PATCO officials tout at least one improvement on the way: introduction of renovated train cars, beginning in the spring.

"The new schedule is going to really affect my ride home," Lou Ragusa, 39, said while waiting to board a train bound for PATCO's 15th-16th and Locust station. "I need to get back to pick up my daughter, and it's annoying when the trains already break down between stops."

At 9:17 a.m. Friday, after two trains parked on each of the Lindenwold station's two tracks filled up, the train on Track One was - to the surprise of those on board - declared out of service, forcing people to scurry across the platform and cram themselves into the other train, which departed at 9:22 a.m.

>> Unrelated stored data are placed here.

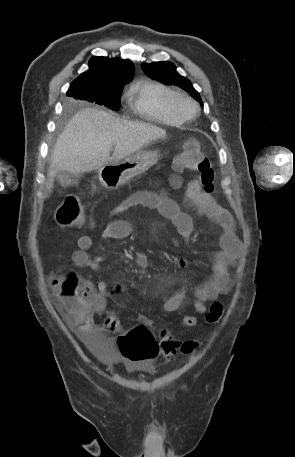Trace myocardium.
<instances>
[{"mask_svg": "<svg viewBox=\"0 0 295 457\" xmlns=\"http://www.w3.org/2000/svg\"><path fill=\"white\" fill-rule=\"evenodd\" d=\"M171 108L182 120H189L196 115L198 104L190 96L176 92L171 98Z\"/></svg>", "mask_w": 295, "mask_h": 457, "instance_id": "f54148a6", "label": "myocardium"}]
</instances>
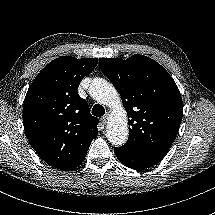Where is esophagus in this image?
Segmentation results:
<instances>
[{"mask_svg":"<svg viewBox=\"0 0 215 215\" xmlns=\"http://www.w3.org/2000/svg\"><path fill=\"white\" fill-rule=\"evenodd\" d=\"M108 116H109V112H107V113L101 118V121H102L103 124H106V123H107Z\"/></svg>","mask_w":215,"mask_h":215,"instance_id":"34e87169","label":"esophagus"}]
</instances>
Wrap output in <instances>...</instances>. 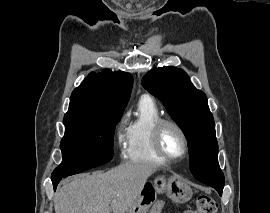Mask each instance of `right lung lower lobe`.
Wrapping results in <instances>:
<instances>
[{"label": "right lung lower lobe", "mask_w": 270, "mask_h": 213, "mask_svg": "<svg viewBox=\"0 0 270 213\" xmlns=\"http://www.w3.org/2000/svg\"><path fill=\"white\" fill-rule=\"evenodd\" d=\"M62 178H65V177H62ZM62 178H58V179L52 180L54 190L56 189L58 183L60 182V180H61Z\"/></svg>", "instance_id": "right-lung-lower-lobe-1"}]
</instances>
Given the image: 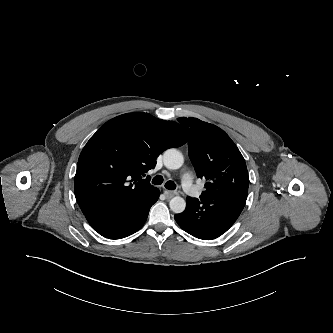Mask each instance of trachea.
<instances>
[{
    "mask_svg": "<svg viewBox=\"0 0 333 333\" xmlns=\"http://www.w3.org/2000/svg\"><path fill=\"white\" fill-rule=\"evenodd\" d=\"M163 180L164 179L161 175H157L152 179V183L155 184V185H160V184L163 183ZM165 188L169 189V190H174V189H176V185L173 181H167L165 183Z\"/></svg>",
    "mask_w": 333,
    "mask_h": 333,
    "instance_id": "1",
    "label": "trachea"
}]
</instances>
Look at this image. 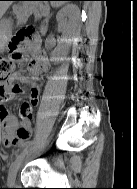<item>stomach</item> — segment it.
<instances>
[{
    "label": "stomach",
    "mask_w": 137,
    "mask_h": 189,
    "mask_svg": "<svg viewBox=\"0 0 137 189\" xmlns=\"http://www.w3.org/2000/svg\"><path fill=\"white\" fill-rule=\"evenodd\" d=\"M39 3V2H33ZM38 5V4H37ZM26 7V6H23ZM42 13L45 14V11L42 10ZM11 32V22L8 19L0 20V42H6Z\"/></svg>",
    "instance_id": "stomach-1"
}]
</instances>
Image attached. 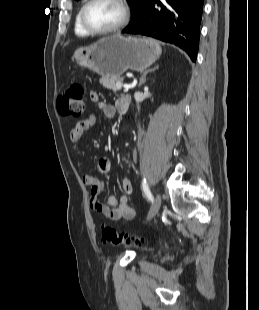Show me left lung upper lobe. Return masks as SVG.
I'll return each mask as SVG.
<instances>
[{
	"instance_id": "obj_1",
	"label": "left lung upper lobe",
	"mask_w": 259,
	"mask_h": 310,
	"mask_svg": "<svg viewBox=\"0 0 259 310\" xmlns=\"http://www.w3.org/2000/svg\"><path fill=\"white\" fill-rule=\"evenodd\" d=\"M132 8V20L131 22L135 21L139 14L140 10L143 7V5L146 3L147 0H127Z\"/></svg>"
}]
</instances>
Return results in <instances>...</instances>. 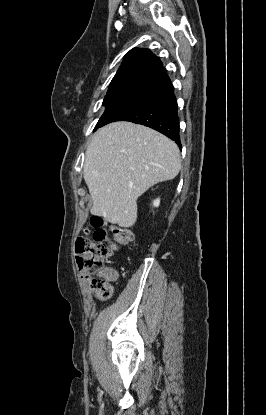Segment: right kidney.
Here are the masks:
<instances>
[{"instance_id": "ca27d5eb", "label": "right kidney", "mask_w": 266, "mask_h": 415, "mask_svg": "<svg viewBox=\"0 0 266 415\" xmlns=\"http://www.w3.org/2000/svg\"><path fill=\"white\" fill-rule=\"evenodd\" d=\"M159 204H160V199L159 198L153 201V206L154 207H158Z\"/></svg>"}]
</instances>
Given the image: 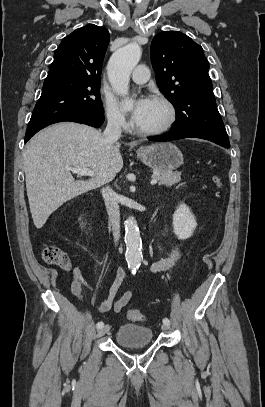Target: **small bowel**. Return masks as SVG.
I'll return each mask as SVG.
<instances>
[{"label":"small bowel","instance_id":"obj_1","mask_svg":"<svg viewBox=\"0 0 265 407\" xmlns=\"http://www.w3.org/2000/svg\"><path fill=\"white\" fill-rule=\"evenodd\" d=\"M180 258V249L176 246L171 254L165 258L155 262L152 266L153 272H162L170 269L173 267ZM72 283H71V290L72 293L77 298H82V271L79 267H74L72 269ZM126 272L125 270H120L114 279V282L109 290L108 297L96 305V311L98 313H106L110 310H113L116 313H120L130 302L132 298V292L126 291L120 298L115 300V296L118 290V287L125 277Z\"/></svg>","mask_w":265,"mask_h":407}]
</instances>
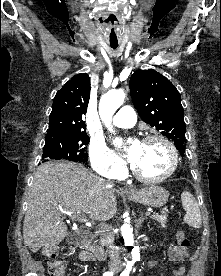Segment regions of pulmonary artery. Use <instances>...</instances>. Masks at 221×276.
<instances>
[{"instance_id":"pulmonary-artery-1","label":"pulmonary artery","mask_w":221,"mask_h":276,"mask_svg":"<svg viewBox=\"0 0 221 276\" xmlns=\"http://www.w3.org/2000/svg\"><path fill=\"white\" fill-rule=\"evenodd\" d=\"M135 123L136 113L130 106H123L113 118V124L121 128L132 127Z\"/></svg>"}]
</instances>
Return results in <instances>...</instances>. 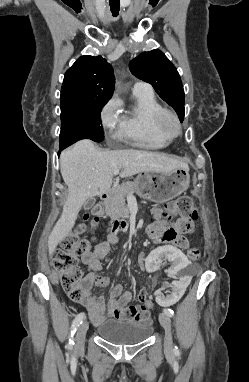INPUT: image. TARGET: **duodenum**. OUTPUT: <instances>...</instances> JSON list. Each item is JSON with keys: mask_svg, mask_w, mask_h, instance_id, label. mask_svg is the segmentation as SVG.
Instances as JSON below:
<instances>
[{"mask_svg": "<svg viewBox=\"0 0 249 382\" xmlns=\"http://www.w3.org/2000/svg\"><path fill=\"white\" fill-rule=\"evenodd\" d=\"M110 194H111V190L110 189L104 191L101 194V199L103 201L108 200V198L110 197ZM127 228H128V223L125 222V221L116 220V221L112 222V229L115 230V231L126 230Z\"/></svg>", "mask_w": 249, "mask_h": 382, "instance_id": "1", "label": "duodenum"}]
</instances>
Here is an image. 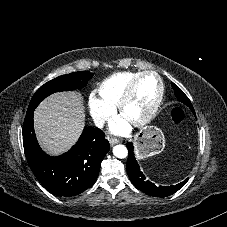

At 9:26, another train pulled into Track One, its passengers got off, and it sat after an out-of-service announcement with its doors wide open, leading patrons to inadvertently wander in.

"I've never seen this many people on a platform," Kimberly Morris, 25, said. She has been taking PATCO into Center City six days a week for the last three months.

"I was supposed to be in by 10, but I don't think I'm going to make it," said Jennifer McBride, a 33-year-old research assistant at the University of Pennsylvania.

"The trains just sort of sit there for 20 minutes at a time without moving."

At 5:40 p.m. at the Eighth and Market station, Mark Lisner, 49, arrived at the platform to find one track occupied by a darkened, out-of-service train.

Lisner, a daily PATCO commuter between Philadelphia and his hometown of Cherry Hill, said he was aware of the schedule changes.

"Honestly, I don't think it's going to have much impact" on his life, Lisner said. "The trains come frequently enough. If you have to wait another few minutes, that's fine."

As he finished his brief answer, a train to Lindenwold arrived at 5:41 with standing-room space, and he boarded to go home.

At 5:44, another Lindenwold train arrived barely half-full, and the handful of new people on the platform got on.

At 5:52, a Lindenwold train stopped at the station to pick up passengers.

That was the last train to New Jersey for 24 minutes. Apparently the trains were running in bunches, anticipating that the first in line would fill up quickly.

Meanwhile, three trains - one out of service - in quick succession headed west into Philadelphia.

The station started to get packed when the next Lindenwold train arrived at 6:16 and it was almost full.

For about a minute, people squeezed on board while PATCO workers at the doors determined when the train was full.

It was full when Leo Burunchenko, 23, was left as the only commuter who could not board at his door.

"This is the first time I've not been able to get on," he said.

Within two minutes, another train less than half-full arrived, and Burunchenko went home.


Inquirer staff writer Robert Moran contributed to this article.